Texas' insurance rankings are cause for concern

Photo by Carl Guderian

They say everything’s bigger in Texas. Unfortunately, this is true of the monthly insurance bill. Premiums for homeowners’ insurance are the third highest in the nation, with premiums 60 percent above the national average.

Government regulation of the insurance industry is bigger too, which is somewhat curious given the state’s general aversion to government intrusion into the free market. According to the R Street Institute's recently released 2015 Insurance Regulation Report Card, Texas ranks 47th in terms of how effectively and efficiently it regulates the business of insurance.
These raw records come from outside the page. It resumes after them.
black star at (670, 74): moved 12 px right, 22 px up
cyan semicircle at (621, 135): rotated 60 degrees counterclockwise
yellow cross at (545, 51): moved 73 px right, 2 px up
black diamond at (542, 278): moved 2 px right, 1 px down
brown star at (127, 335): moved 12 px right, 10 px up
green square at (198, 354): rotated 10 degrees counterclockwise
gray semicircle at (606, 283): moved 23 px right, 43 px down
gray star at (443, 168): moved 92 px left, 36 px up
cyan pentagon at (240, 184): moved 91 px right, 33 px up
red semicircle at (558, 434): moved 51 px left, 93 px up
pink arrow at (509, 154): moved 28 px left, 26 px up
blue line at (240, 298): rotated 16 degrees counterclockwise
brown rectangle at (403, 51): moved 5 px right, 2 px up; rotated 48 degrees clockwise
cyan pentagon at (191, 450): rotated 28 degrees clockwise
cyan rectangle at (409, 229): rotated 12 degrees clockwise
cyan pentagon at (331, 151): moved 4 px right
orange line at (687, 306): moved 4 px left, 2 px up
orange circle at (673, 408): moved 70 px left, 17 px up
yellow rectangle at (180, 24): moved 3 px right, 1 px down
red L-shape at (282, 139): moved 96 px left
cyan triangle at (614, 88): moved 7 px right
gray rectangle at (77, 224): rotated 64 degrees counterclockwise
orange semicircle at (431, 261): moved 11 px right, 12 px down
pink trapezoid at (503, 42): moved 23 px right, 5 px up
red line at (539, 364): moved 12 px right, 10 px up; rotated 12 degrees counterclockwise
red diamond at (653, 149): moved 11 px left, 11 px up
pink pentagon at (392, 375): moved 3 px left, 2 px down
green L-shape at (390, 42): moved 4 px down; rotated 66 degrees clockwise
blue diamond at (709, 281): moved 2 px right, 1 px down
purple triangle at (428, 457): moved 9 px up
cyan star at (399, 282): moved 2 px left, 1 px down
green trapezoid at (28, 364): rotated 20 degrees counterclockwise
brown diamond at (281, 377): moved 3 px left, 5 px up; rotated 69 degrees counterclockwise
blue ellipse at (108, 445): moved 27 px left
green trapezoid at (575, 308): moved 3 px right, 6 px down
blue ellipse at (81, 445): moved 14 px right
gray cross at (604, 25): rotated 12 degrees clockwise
Why does Texas rank so low? Part of the answer has to do with Senate Bill 900, a reorganization of the Texas Windstorm Insurance Association passed by the Legislature during the 2015 session. The association is a government-created agency that offers windstorm insurance coverage to residents of certain Texas coastal counties. It's supposed to be an insurer of last resort, but over the past decade the number of policies has grown rapidly.

The Texas Windstorm Insurance Association now covers approximately 60 percent of residents in a 14-county Texas coastal region. This rapid expansion is related to the agency's below-market rates. Only a few years ago, its rates were 40 percent below the level needed to meet expected payments. While the agency has made substantial progress in recent years, rates are still below actuarially sound levels.

Instead of dealing with these fundamental problems, however, SB 900 shifted more of the costs of the program onto private insurers, increasing assessments on insurance companies to pay Texas Windstorm Insurance Association claims. The costs of these assessments will, of course, inevitably show up in higher insurance premiums throughout the state.

But new legislation is not the state’s only problem when it comes to insurance. Close to half of Texas’ property-casualty insurance market is being written by thinly capitalized firms whose premium-to-surplus ratio exceeds 100 percent. The Texas FAIR plan, a more generalized insurer-of-last-resort program available statewide, nearly doubled in size between 2011 and 2014. Also counting against Texas were longstanding issues, such as the limited flexibility in ratemaking that is impairing the state’s file-and-use system.

Texas also needs to look ahead to growing future risks. Litigation historically has sometimes been as big a threat to Texas’ insurance system as have storms. Just over a decade ago, losses from mold claims were as bad as years with major storms. Total losses during the peak years of the mold crisis in 2001 and 2002 were surpassed only by 2008’s Hurricanes Ike and Dolly.

Now, a new litigation crisis may be brewing, this time involving hail. Hail claims have increased 84 percent since 2010, and litigation over hail damage has exploded in certain parts of the state. An analysis by attorneys G. Brian Odom and Tyler McGuire found that, while 2 percent of insurance claims historically have resulted in litigation, for recent claims in Hidalgo County, the number is 35 percent. This litigation explosion has been encouraged by current Texas law, which allows attorneys to collect large fees and penalties in hail-insurance cases. The costs of this litigation ultimately will be borne by ratepayers.

The good news, as the song says, is that there’s still time to change the road we’re on. In fact, there are a number of things the state can start doing now to improve it’s ranking for next year.

Texas can start by shrinking the size of TWIA. Continuing to move toward rate adequacy and using reinsurance would shift risk and policies back into the private market, ultimately making the program more sustainable. And nothing prevents the Texas Department of Insurance from moving toward the true use-and-file system in homeowners insurance that was envisioned by the legislature when it was passed in 2003. This move would likely also serve to shrink both TWIA and the FAIR plan and make the property insurance market more attractive to major carriers.

Texas has shown that a free-market, light-touch regulatory approach works best for both businesses and consumers. It's time we applied the same approach to insurance.